During the inquest into Dungay’s death, which ended in March, the NSW Coroner’s Court saw footage of his final moments that shows six corrective services officers holding him down on a bed in the prone position. It has been well documented that this facedown position can prove fatal when a person is restrained in this way.

While Dungay called out 12 times that he could not breathe, an officer told him if he could talk, he was breathing. Then a nurse injected him with a sedative, and he was dead.

Prison guards initially stormed the cell to restrain David, a diabetic, because he would not stop eating a packet of biscuits.

Corrective Services NSW apologised for his death in March, citing “organisational failures”. The coronial findings will be released later this month.

Shackled while on life support

Eric Whittaker died in Westmead Hospital on July 4, 2017. At the time of his passing, he was on a breathing support apparatus and had been unresponsive for days. When Whittaker’s family first entered the hospital room, they found their loved one unconscious and shackled to the bed.

Why the 35-year-old Gamilaraay man’s ankles were chained while he was in an induced coma is something of a mystery. As is why a prison officer disregarded the 20 distress calls Eric made over the cell intercom as he suffered a brain aneurysm.

Corrective Services NSW officer James Dobry admitted to the coronial inquiry in mid-October that Eric’s distress calls were “serious enough to demand a second welfare check”. This is despite the fact he told another officer on duty at the time not to worry about Whittaker’s calls, as he was “a spinner”.

Indigenous Social Justice Association (ISJA) secretary Raul Bassi claims Whittaker was being kept on life support and chained to the bed “to keep his organs alive for when the family came in to ask for them”.

Left to die

Then-acting NSW coroner Teresa O’Sullivan recommended in July that NSW Police update its training for officers in regards to detaining intoxicated persons. She made the remarks in reference to the coronial inquiry into the death of Rebecca Maher at Maitland Police Station.
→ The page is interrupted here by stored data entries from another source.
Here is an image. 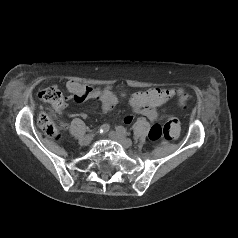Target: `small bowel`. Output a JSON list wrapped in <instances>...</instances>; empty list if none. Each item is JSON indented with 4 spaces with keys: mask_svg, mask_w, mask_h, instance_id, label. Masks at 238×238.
<instances>
[{
    "mask_svg": "<svg viewBox=\"0 0 238 238\" xmlns=\"http://www.w3.org/2000/svg\"><path fill=\"white\" fill-rule=\"evenodd\" d=\"M67 88L71 93L70 98L75 102L81 103L88 99H96L101 102L102 110L104 113L110 112L117 103V95L113 92L110 86L105 88L94 87L90 85H83L76 81H69ZM174 95L172 89H159L152 88L144 92H136L131 94L129 98V104L134 113L142 114L147 117L151 122L161 120L164 116L157 110V107L164 104L171 96ZM126 93L121 92L120 97H125ZM66 104L54 108L56 112L64 110ZM70 116L74 117L77 114L70 113ZM81 117H85V114H80ZM133 114L125 116L124 122L129 124L133 121Z\"/></svg>",
    "mask_w": 238,
    "mask_h": 238,
    "instance_id": "1",
    "label": "small bowel"
}]
</instances>
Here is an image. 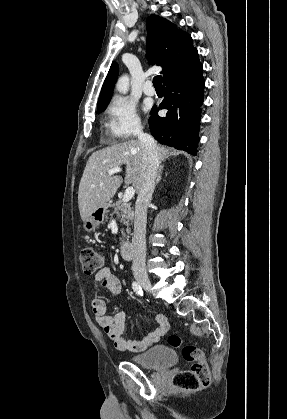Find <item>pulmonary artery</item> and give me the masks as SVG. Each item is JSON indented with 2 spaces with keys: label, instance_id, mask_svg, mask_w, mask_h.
<instances>
[{
  "label": "pulmonary artery",
  "instance_id": "e3ab8cb5",
  "mask_svg": "<svg viewBox=\"0 0 287 419\" xmlns=\"http://www.w3.org/2000/svg\"><path fill=\"white\" fill-rule=\"evenodd\" d=\"M143 91L148 96L155 95V89L152 86V82L150 80H147L143 85Z\"/></svg>",
  "mask_w": 287,
  "mask_h": 419
}]
</instances>
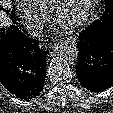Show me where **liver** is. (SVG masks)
Returning <instances> with one entry per match:
<instances>
[{
    "label": "liver",
    "instance_id": "obj_1",
    "mask_svg": "<svg viewBox=\"0 0 113 113\" xmlns=\"http://www.w3.org/2000/svg\"><path fill=\"white\" fill-rule=\"evenodd\" d=\"M0 5H2L4 8L8 7L10 5V0H0ZM11 21L10 19L7 17V15L1 11L0 12V28L3 27H8L10 26Z\"/></svg>",
    "mask_w": 113,
    "mask_h": 113
}]
</instances>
Maher was found dead in a cell on July 19, 2016. She was heavily intoxicated when locked up. The inquiry found that on-duty officers failed to follow procedures, including correctly performing cell checks or conducting a pat down search – both avoided out of a misguided fear of catching AIDS.
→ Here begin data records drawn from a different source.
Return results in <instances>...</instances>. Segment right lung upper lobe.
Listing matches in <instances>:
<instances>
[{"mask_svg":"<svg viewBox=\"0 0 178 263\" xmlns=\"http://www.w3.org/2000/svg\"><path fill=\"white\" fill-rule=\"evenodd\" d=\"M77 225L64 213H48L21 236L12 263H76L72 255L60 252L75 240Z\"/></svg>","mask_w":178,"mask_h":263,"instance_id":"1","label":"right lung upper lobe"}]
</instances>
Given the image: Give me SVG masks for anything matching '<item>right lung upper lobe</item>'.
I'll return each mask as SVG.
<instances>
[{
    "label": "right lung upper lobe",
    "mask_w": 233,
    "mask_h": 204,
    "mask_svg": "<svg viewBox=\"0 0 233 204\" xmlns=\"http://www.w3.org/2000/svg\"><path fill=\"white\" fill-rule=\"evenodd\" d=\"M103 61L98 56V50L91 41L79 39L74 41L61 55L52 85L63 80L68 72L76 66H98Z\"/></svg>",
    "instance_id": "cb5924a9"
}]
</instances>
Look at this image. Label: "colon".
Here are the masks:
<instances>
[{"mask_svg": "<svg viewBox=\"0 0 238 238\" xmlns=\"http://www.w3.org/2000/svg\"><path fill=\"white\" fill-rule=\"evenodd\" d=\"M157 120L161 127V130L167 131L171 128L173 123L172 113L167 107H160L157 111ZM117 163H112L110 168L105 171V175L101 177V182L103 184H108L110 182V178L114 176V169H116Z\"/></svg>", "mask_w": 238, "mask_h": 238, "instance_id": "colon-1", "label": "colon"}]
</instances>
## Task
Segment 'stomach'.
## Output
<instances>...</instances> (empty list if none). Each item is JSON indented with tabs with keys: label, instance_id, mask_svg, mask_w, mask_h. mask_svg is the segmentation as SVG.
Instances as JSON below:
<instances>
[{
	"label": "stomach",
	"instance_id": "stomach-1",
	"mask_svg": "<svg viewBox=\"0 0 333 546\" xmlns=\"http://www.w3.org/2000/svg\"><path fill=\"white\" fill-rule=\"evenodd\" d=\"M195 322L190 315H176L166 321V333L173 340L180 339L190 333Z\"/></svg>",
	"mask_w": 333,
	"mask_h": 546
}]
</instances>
Justice Aunties founding director Tracey Hanshaw maintains it was a failure of duty of care. “She did not need to die that night,” the Awabakal elder said. “Had they followed their own policies and procedures, she’d be alive today.”
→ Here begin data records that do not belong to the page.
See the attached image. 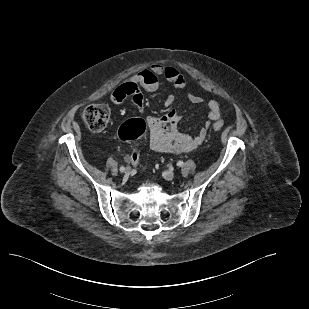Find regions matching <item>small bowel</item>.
Instances as JSON below:
<instances>
[{"label": "small bowel", "instance_id": "1", "mask_svg": "<svg viewBox=\"0 0 309 309\" xmlns=\"http://www.w3.org/2000/svg\"><path fill=\"white\" fill-rule=\"evenodd\" d=\"M164 78L177 89L186 85L185 77L174 67L159 64L141 70L118 85L111 94V101L115 104L131 98L139 111L144 109V98L141 89L155 92L160 87V80ZM185 97L196 105H202L208 110V120L195 135L182 132L179 127L180 115L175 109H169L161 116H149L146 124L149 130L150 147L161 153L182 154L199 147L205 140L212 122H217L221 116L220 103L216 100L205 101L202 97L187 92ZM174 98L169 96L165 105L170 107ZM127 160L131 161L130 156Z\"/></svg>", "mask_w": 309, "mask_h": 309}]
</instances>
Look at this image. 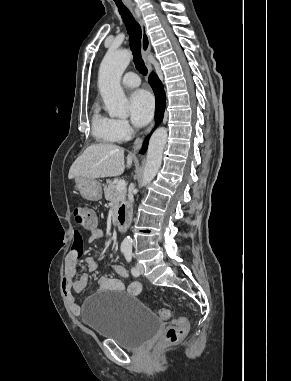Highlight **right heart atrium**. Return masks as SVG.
Here are the masks:
<instances>
[{
  "label": "right heart atrium",
  "instance_id": "right-heart-atrium-1",
  "mask_svg": "<svg viewBox=\"0 0 291 381\" xmlns=\"http://www.w3.org/2000/svg\"><path fill=\"white\" fill-rule=\"evenodd\" d=\"M113 121L114 128L122 139L127 138L131 134L132 129L127 120L114 119Z\"/></svg>",
  "mask_w": 291,
  "mask_h": 381
}]
</instances>
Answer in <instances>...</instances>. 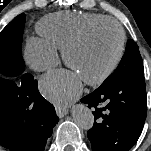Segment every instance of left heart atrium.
<instances>
[{"label": "left heart atrium", "mask_w": 151, "mask_h": 151, "mask_svg": "<svg viewBox=\"0 0 151 151\" xmlns=\"http://www.w3.org/2000/svg\"><path fill=\"white\" fill-rule=\"evenodd\" d=\"M40 88L50 101L63 107L80 94L82 80L72 71L56 70L41 78Z\"/></svg>", "instance_id": "obj_1"}]
</instances>
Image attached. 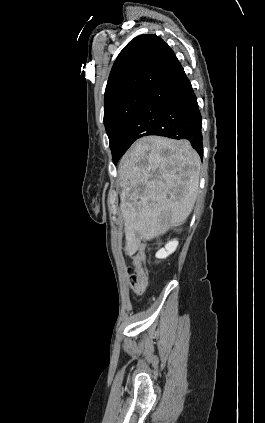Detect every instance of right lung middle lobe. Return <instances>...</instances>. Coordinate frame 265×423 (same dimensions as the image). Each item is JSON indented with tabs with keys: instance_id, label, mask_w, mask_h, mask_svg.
<instances>
[{
	"instance_id": "obj_1",
	"label": "right lung middle lobe",
	"mask_w": 265,
	"mask_h": 423,
	"mask_svg": "<svg viewBox=\"0 0 265 423\" xmlns=\"http://www.w3.org/2000/svg\"><path fill=\"white\" fill-rule=\"evenodd\" d=\"M149 91L132 92L110 104L104 109V125L109 137V145L114 164L123 155L119 149V140L123 129L140 107Z\"/></svg>"
}]
</instances>
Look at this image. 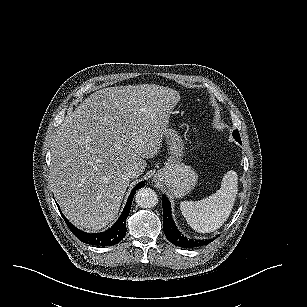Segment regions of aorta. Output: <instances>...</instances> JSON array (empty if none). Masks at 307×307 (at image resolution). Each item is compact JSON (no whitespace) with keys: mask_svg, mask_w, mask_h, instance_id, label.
Instances as JSON below:
<instances>
[{"mask_svg":"<svg viewBox=\"0 0 307 307\" xmlns=\"http://www.w3.org/2000/svg\"><path fill=\"white\" fill-rule=\"evenodd\" d=\"M135 201L141 208H151L158 203V196L151 188H141L135 194Z\"/></svg>","mask_w":307,"mask_h":307,"instance_id":"1","label":"aorta"}]
</instances>
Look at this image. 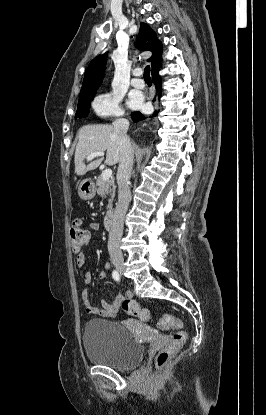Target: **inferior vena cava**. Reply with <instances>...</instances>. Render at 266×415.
Wrapping results in <instances>:
<instances>
[{
    "label": "inferior vena cava",
    "mask_w": 266,
    "mask_h": 415,
    "mask_svg": "<svg viewBox=\"0 0 266 415\" xmlns=\"http://www.w3.org/2000/svg\"><path fill=\"white\" fill-rule=\"evenodd\" d=\"M114 134L120 150L119 166L117 171L118 202L114 211L111 230L108 239V252L111 258L122 257L120 248L123 234L124 218L131 200L129 179L133 168L134 149L127 136L129 121L124 118L113 122Z\"/></svg>",
    "instance_id": "1"
}]
</instances>
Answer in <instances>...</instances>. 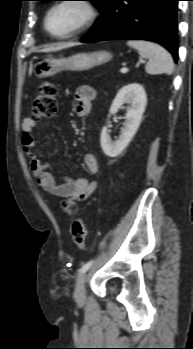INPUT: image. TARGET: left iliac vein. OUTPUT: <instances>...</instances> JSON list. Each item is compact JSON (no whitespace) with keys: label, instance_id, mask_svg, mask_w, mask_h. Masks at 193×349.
Here are the masks:
<instances>
[{"label":"left iliac vein","instance_id":"left-iliac-vein-1","mask_svg":"<svg viewBox=\"0 0 193 349\" xmlns=\"http://www.w3.org/2000/svg\"><path fill=\"white\" fill-rule=\"evenodd\" d=\"M85 282L86 273L84 272L77 277L75 283L74 300L78 305H83L86 300Z\"/></svg>","mask_w":193,"mask_h":349}]
</instances>
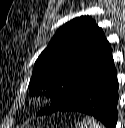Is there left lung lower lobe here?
I'll return each mask as SVG.
<instances>
[{"mask_svg":"<svg viewBox=\"0 0 125 128\" xmlns=\"http://www.w3.org/2000/svg\"><path fill=\"white\" fill-rule=\"evenodd\" d=\"M117 102L118 81L110 50L85 74L71 101L57 111L82 112L113 128L118 117ZM46 114L50 113L46 111L42 115Z\"/></svg>","mask_w":125,"mask_h":128,"instance_id":"1","label":"left lung lower lobe"}]
</instances>
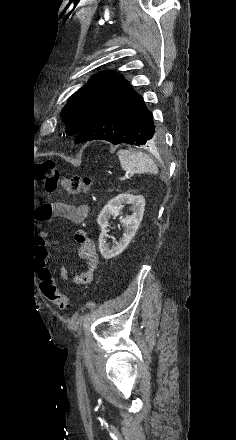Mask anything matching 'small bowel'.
Instances as JSON below:
<instances>
[{
	"mask_svg": "<svg viewBox=\"0 0 236 440\" xmlns=\"http://www.w3.org/2000/svg\"><path fill=\"white\" fill-rule=\"evenodd\" d=\"M38 216L41 220L52 221L57 218H66L73 223L83 222L88 215V207L83 204H74L67 201H57L51 204L40 206ZM75 241L79 244V255L85 261L86 268L83 272L73 276L72 282L76 285H85L90 283L99 267V258L95 250V245L83 231H77L74 235ZM52 245H56L53 241ZM39 260L40 256H37ZM36 269L39 273L40 284L43 279H46V271L42 261H38ZM60 277L63 281L69 280L68 270L66 266L60 268Z\"/></svg>",
	"mask_w": 236,
	"mask_h": 440,
	"instance_id": "obj_1",
	"label": "small bowel"
}]
</instances>
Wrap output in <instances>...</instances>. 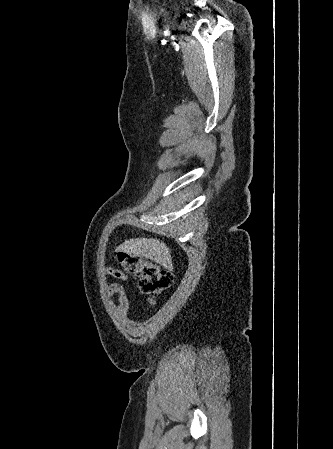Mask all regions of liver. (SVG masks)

Hanshaw added that, from what she heard during the inquest, the 36-year-old Wiradjuri woman could have died hours before it was noticed she was not breathing at 5.52 am that day. Indeed, some officers had shown concern about whether she was breathing much earlier on.  

Accountability

Murri activist Ken Canning told those gathered at NSW parliament on October 22: “In 231 years of occupation, not one prison or police officer has been found guilty of the death of an Aboriginal person”. That’s “a really stark statistic”, he added.

Supporters of Fighting in Resistance Equally (FIRE) and ISJA, which led the Black Deaths in Custody (BDIC) campaign, gathered in the Jubilee room of state parliament that day as family members who have lost someone in custody-related circumstances told their stories to parliamentarians.

Along with Dungay, Whittaker and Maher, others who unnecessarily died while being detained were also remembered. The last moments of TJ Hickey, Tane Chatfield, Patrick Fisher, Nathan Reynolds and Mark Mason were shared.

BDIC delivered a declaration to parliament last May with five recommendations aimed at bringing a halt to First Nations deaths in custody. These include holding police and guards to account, releasing those convicted of non-violent crimes and ending the disproportionate number of Indigenous remandees.

“By this parliament making these changes,” the declaration concludes, “the state will not be forced to bear the brunt of possible future class actions.”

[Paul Gregoire is a Sydney-based journalist and writer for Sydney Criminal Lawyers.]